The aggravated assault statute also includes a crime of attempted aggravated assault in subsection (c), a crime for which the government has no obligation to show that any bodily injury actually occurred. See Frye, 926 A.2d at 1096. Attempted aggravated assault is a felony punishable by up to five years, a fine of up to $5000, or both. D.C.Code § 22-404.01(c).
. In order to prove mayhem or malicious disfigurement, which are punishable by imprisonment for up to ten years, there must be proof of "permanent [disabling] injury or disfigurement.” See Peoples, 640 A.2d at 1054. In order to prove aggravated assault, which has a like penalty, there must be "serious bodily injury,” which we have interpreted to require that the injuries to the victim "involve[d] a substantial risk of death, unconsciousness, extreme physical pain, protracted and obvious disfigurement, or protracted loss of impairment of the function of a bodily member, organ, or mental faculty.” Gathy, 754 A.2d at 918 (quoting Nixon, 730 A.2d at 149).
. In 2007, the D.C. Council created another intermediate level of assault, for "unlawful[] assault[ ] or threatening] another in a menacing manner, and intentionally, knowingly, or recklessly causing] significant bodily injury to another....” D.C.Code § 22-404(a)(2) (Supp.2008). "Significant bodily injury” is defined as "injury that requires hospitalization or immediate medical assistance.” Id. The offense is punishable by up to three years’ imprisonment, or a fine of $3,000, or both. Id. As explained in the accompanying Committee Report, this change was intended to "create a three-tiered assault scheme.” D.C. Council, Report on Bill 16-247 at 5 (Apr. 28, 2006). The Report explained further:
Under this scheme, a simple assault would be one that does not require any physical injury and a perpetrator of simple assault is subject to imprisonment of not more than 180 days. The "enhanced” assault would require significant (but not grave) bodily injury and be subject to a term of imprisonment of not more than 3 years. This provision would fill the gap between aggravated assault and simple assault.
Id. at 5-6.
. The trial court properly instructed the jury as follows:
The essential elements of the crime of aggravated assault while armed ... are: One, that the defendant caused serious bodily injury to Jarrell Rogers.

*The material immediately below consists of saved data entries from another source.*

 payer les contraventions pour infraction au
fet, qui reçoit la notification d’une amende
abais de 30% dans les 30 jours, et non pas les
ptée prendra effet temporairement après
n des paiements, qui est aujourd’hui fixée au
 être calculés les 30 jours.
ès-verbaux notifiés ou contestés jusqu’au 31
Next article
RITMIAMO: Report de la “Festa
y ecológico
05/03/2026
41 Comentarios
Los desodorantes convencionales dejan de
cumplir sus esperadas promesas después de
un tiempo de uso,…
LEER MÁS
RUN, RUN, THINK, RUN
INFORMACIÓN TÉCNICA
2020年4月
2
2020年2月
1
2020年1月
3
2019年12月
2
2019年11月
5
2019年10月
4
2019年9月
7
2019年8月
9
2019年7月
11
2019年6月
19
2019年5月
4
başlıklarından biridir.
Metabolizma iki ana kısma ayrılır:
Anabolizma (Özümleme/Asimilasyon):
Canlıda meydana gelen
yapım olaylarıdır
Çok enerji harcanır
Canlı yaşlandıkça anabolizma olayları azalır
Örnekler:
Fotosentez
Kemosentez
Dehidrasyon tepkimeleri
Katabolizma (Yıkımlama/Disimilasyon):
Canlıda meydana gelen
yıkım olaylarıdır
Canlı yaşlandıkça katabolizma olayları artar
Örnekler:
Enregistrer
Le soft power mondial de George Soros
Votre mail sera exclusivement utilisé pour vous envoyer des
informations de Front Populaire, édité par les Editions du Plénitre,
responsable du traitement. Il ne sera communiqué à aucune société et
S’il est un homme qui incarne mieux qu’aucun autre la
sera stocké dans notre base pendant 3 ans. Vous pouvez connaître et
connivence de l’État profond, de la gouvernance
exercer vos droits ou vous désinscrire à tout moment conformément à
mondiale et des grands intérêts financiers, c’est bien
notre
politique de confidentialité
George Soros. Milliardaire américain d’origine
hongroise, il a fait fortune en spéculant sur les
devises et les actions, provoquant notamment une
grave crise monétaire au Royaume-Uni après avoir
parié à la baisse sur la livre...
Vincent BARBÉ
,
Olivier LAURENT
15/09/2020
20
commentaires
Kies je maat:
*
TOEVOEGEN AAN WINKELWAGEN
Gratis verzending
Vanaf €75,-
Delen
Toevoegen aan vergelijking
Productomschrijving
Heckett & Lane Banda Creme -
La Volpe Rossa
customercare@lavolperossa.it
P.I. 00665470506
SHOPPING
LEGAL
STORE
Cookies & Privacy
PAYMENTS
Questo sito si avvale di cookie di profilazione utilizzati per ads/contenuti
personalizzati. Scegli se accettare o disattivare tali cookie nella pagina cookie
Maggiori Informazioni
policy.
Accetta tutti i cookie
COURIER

Two, that the defendant either, A, intended to cause serious bodily injury to Jarrell Rogers; or B, knew that serious bodily injury to Jarrell Rogers would result from his conduct; or C, intentionally or knowingly engaged in conduct which created a grave risk of serious bodily injury to Jarrell Rogers and which manifested an extreme indifference to human life.

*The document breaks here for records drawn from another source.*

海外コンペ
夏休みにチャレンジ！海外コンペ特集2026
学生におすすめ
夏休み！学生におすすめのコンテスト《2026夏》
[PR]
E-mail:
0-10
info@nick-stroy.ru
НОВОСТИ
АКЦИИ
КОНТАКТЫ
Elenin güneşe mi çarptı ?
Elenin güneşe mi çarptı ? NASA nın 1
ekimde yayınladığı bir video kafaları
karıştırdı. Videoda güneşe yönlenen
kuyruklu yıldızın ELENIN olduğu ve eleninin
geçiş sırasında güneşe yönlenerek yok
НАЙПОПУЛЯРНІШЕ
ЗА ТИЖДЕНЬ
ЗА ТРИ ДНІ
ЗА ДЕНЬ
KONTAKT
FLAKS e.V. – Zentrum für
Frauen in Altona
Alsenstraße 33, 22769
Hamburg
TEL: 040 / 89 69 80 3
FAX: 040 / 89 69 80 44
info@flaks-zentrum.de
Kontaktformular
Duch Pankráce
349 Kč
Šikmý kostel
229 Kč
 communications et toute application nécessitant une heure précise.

Three, that at the time of the offense, the defendant was armed with or had readily available a dangerous or deadly weapon.
Appellants do not challenge these instructions.
. In this case, “clear error” is a term of art, and does not suggest that the trial judge acted incorrectly.
. As discussed infra, the verdict reveals that the jury discounted at least part of Gelim’s testimony.
. The one instance — a single sentence in closing — where the prosecutor mentioned accomplice liability was with respect to Darrell Perry: "[I]s there any doubt in your mind that Darrell Perry aided and abetted his brother and the others beating Jarrell Rogers with that bottle, forcing him down on that ground, kicking and stomping Jarrell Rogers?” Darrell was acquitted of ADW (bottle) in the first trial.